BY SCOTT TAYLOR
This week, Harjit Sajjan, Canada’s Minister of National Defence is travelling around Central and Eastern Africa, desperately looking for a peacekeeping mission to which he intends to commit Canadian troops. During the election campaign last fall, the Trudeau Liberals promised that, if elected, they would re-engage Canada more closely with United Nations traditional peacekeeping missions, rather than have our troops support the U.S. led coalitions in actual shooting wars.
Part of that pledge was sort of upheld when the Liberal government did not renew Canada’s commitment to the allied air force bombing targets in Iraq and Syria last March.
Our current military contribution to the global effort against Daesh is a handful of Special Forces personnel who are employed as trainers to prepare Kurdish fighters to actually take the fight to the Daesh evil doers. Disengaging from combat has therefore been essentially accomplished, but finding a significant UN peacekeeping role has not proven that simple.
We know that the next contingent of blue beret wearing Canadian soldiers will be heading to Africa because Chief of Defence Staff, Gen. Jonathan Vance announced this to the media on July 14. That continent was confirmed by Sajjan later that same day, but as of yet, no specific destination has been identified.
The bloody civil war in Mali was originally the speculated front-runner for a possible Canadian commitment.

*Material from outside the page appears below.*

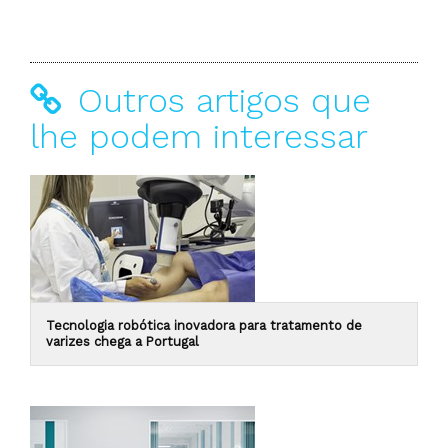
Outros artigos que
lhe podem interessar
Tecnologia robótica inovadora para tratamento de
varizes chega a Portugal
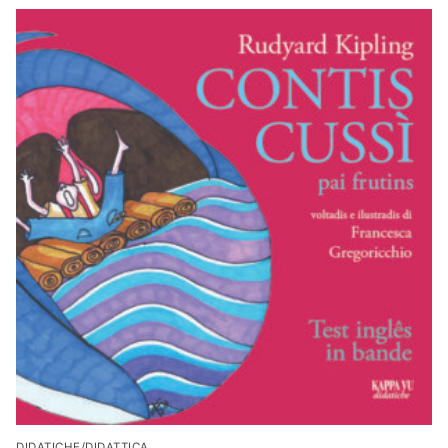
DIDATICHE/DIDATTICA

France commands the UN mission there to prop up Mali government forces against Taureg separatists and al-Qaeda extremists. With over 13,000 peacekeepers deployed, Mali is one of the largest UN missions and it is also the most dangerous. To date 86 peacekeepers have been killed there since 2013.
That butcher’s bill, combined with the fact that there is no sign of the Mali conflict being resolved, or even reduced any time soon means that it is too hot a prospect for Canada to consider. The Canadian public has not forgotten our military’s recent sacrifice of blood and gold in the decade long, failed intervention in Afghanistan.
Thus, the current odds-on favourite for a potential Canadian peacekeeping contribution is to the Democratic Republic of Congo (DRC).
Canada should not be out looking for a hotspot — but not too hot — to deploy our troops, simply for the sake of deploying them.
The lives of our soldiers are far too precious to be squandered in pursuit of vague objectives in far off lands where Canada has no real skin in the game. When Canadian soldiers are required, the need will be evident and apparent.